Just as Sivan Hasan gave colors to the Tokyo Summer Games, Irene Schuten did the same at the Beijing Winter Games. It is no coincidence that women are the national figure in the Olympic Games today.
If you look at the medal harvest in the Netherlands, you will see that the international showdown on ice and snow is getting better and better. Sports historian Jorit van de Voen talks about a massive acceleration since 2014.
In the last three Winter Games, Wilhelmus has appeared a total of 24 times, while this has happened 53 times in history. “This means that the Netherlands have won almost as much gold in the last twelve years as they did in the 86 years before that.” The first Winter Games were held in 1924.
Women have outperformed men
The ratio of winners between males and females is remarkable.

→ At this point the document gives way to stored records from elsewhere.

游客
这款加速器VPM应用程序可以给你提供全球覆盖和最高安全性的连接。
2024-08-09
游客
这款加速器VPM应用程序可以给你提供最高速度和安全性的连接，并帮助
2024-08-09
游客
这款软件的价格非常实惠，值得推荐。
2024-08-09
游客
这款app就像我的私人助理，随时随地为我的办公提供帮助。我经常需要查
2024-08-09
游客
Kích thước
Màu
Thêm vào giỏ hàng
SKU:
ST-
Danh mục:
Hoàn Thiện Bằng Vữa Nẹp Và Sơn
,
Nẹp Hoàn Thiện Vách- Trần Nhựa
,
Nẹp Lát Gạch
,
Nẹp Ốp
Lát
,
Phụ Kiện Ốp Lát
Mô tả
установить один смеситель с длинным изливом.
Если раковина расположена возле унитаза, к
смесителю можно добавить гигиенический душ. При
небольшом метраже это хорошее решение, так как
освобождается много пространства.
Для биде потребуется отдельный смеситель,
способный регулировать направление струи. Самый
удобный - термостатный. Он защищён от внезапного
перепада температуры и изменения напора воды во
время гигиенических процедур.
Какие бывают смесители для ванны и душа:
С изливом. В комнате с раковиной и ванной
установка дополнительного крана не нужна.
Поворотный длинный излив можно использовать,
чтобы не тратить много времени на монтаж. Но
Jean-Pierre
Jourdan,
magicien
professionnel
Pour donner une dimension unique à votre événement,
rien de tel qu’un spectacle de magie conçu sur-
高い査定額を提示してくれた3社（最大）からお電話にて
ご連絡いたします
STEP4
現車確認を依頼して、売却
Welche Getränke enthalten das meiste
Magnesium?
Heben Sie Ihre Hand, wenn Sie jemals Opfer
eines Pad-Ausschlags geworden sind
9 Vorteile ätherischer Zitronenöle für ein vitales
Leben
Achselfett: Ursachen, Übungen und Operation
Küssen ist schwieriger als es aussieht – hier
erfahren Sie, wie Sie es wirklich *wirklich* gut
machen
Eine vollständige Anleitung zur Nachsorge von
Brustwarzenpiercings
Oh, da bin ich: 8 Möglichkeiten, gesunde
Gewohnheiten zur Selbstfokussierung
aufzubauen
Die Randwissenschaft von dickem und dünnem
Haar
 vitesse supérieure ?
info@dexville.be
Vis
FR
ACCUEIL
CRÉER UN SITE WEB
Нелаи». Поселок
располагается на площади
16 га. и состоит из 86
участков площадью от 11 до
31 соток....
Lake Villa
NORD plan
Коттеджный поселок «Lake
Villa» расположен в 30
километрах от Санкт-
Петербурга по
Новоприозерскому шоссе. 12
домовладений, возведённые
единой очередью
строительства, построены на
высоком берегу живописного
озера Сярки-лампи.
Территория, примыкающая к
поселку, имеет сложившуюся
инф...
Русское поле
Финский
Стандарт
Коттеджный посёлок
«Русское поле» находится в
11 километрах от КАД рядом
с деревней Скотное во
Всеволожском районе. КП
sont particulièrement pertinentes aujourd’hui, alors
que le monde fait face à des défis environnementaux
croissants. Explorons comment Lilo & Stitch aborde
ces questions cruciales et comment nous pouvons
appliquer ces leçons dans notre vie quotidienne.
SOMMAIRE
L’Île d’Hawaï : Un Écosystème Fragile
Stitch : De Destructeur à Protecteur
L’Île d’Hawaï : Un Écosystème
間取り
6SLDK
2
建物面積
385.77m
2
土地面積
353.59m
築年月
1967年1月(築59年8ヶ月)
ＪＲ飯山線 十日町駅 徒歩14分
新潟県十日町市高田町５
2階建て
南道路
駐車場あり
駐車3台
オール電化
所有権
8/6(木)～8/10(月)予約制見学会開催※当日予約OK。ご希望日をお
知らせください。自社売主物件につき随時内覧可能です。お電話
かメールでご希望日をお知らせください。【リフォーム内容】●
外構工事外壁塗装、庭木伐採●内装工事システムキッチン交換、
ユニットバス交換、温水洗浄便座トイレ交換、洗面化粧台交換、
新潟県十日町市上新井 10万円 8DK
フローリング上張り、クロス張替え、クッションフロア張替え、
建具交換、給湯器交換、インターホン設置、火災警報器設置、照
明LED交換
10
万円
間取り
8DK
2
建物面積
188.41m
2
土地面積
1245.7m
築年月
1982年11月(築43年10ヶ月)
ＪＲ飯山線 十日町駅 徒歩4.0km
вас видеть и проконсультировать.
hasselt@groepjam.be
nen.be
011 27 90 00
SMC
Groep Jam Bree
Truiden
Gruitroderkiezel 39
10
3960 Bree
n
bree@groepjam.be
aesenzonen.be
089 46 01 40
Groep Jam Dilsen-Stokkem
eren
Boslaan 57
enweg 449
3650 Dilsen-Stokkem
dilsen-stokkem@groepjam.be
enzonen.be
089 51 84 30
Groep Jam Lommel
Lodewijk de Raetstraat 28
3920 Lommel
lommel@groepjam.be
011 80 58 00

Although the first gold athlete was a woman – figure skater Sjoukje Dijkstra in 1964 – men dominated for many years after that. But in this version, the athletes outperformed the athletes in the overall score: in the history of the Winter Games, women have now won more gold than men. At the Summer Games, that tipping point had already been reached at Rio 2016.
What makes Beijing even more special is the number of nicknames behind the new champions: Erin Schouten (3), Susan Schulting (2), Erin Faust (1), Kild Noyce (1) and Thomas Kroll (1). Van de Vooren: “The 6-2 ratio at this tournament is unprecedented. Never before have women won more gold than men at the Winter Games.”
Are these statistics relevant? Yes, van de Voen says. “The IOC has been promoting gender equality since 2000. If this has been a policy for nearly a quarter of a century, it makes us curious about the consequences. It is interesting to see that the Netherlands is leading the way around the world.”
No other country has won six gold medals in Beijing with the entries, not even other rich countries like the United States, Germany and Norway. In other words: the Netherlands is the leader in the fictitious classification of women.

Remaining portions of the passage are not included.